Even though scientists already knew about the existence of ice on Comet 67P/Churyumov-Gerasimenko — the same comet that the Rosetta space probe has been tailing and observing since 2014 — scientists have finally confirmed there is frozen H20 right beneath the celestial object's surface.
Using data sets sent from the Rosetta's Visible and Infrared Thermal Imaging Spectrometer (VIRTIS), which is more or less an infrared detector, a team of scientists based at the National Institute for Astrophysics in Rome was able to determine the presence of grain-sized speckles of water ice on areas of 67P where bits of the comet's outer crust had broken off, leaving the frozen droplets exposed.
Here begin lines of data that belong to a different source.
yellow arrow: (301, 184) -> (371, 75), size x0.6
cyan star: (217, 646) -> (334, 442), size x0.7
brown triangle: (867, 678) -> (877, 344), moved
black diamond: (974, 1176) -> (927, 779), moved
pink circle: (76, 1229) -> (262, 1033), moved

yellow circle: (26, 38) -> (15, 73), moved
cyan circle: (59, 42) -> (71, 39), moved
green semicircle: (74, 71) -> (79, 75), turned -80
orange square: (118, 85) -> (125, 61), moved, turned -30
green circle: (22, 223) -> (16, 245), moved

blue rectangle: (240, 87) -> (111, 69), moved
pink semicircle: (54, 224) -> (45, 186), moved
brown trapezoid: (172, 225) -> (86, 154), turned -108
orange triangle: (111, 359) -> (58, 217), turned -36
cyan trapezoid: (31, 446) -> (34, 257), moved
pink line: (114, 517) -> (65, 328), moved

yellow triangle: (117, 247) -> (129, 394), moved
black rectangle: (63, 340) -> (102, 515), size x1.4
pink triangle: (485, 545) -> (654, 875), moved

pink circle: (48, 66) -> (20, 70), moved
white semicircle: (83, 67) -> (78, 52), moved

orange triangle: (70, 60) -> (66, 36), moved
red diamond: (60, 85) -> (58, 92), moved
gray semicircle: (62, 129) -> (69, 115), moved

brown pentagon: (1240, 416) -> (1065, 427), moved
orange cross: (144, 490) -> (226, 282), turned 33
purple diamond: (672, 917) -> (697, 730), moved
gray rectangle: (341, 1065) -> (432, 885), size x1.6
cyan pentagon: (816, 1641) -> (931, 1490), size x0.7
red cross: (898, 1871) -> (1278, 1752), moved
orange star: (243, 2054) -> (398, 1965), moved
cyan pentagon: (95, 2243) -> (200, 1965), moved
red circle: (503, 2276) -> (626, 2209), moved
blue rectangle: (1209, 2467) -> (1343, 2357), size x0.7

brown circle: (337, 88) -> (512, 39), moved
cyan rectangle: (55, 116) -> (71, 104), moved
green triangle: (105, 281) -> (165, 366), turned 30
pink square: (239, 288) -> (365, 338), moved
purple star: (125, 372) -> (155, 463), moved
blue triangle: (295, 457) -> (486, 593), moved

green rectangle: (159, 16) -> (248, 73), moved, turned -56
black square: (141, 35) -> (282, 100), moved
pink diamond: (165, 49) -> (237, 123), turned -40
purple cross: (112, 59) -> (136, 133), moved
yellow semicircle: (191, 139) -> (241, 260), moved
While the researchers, who published their results in the scientific journal Nature, determined that "the nucleus can develop an extended and complex coating in which the outer dehydrated crust is superimposed on layers enriched in water ice," it is still unclear as to how the ice actually formed there in the first place.
However, there are theories: as Physics points out, the smaller grain-like formations might have to do with frost formations that occur as the comet "rotates," or faces away from the sun, and condensation goes from being in hot temperatures to cold.
As for the larger micrometer-range drops? It's still anyone's guess.
What the results do mean is that now scientists have a better idea of not only where water exists on or beneath the comet's surface, but how much.
"We knew water ice made up the majority of the comet, but we didn't know how deep or in what condition it was," said Murthy Gudipati, one of the leading scientists of the study, in an interview with Physics. "This shows that it not very deep at all, perhaps just a few feet beneath the surface."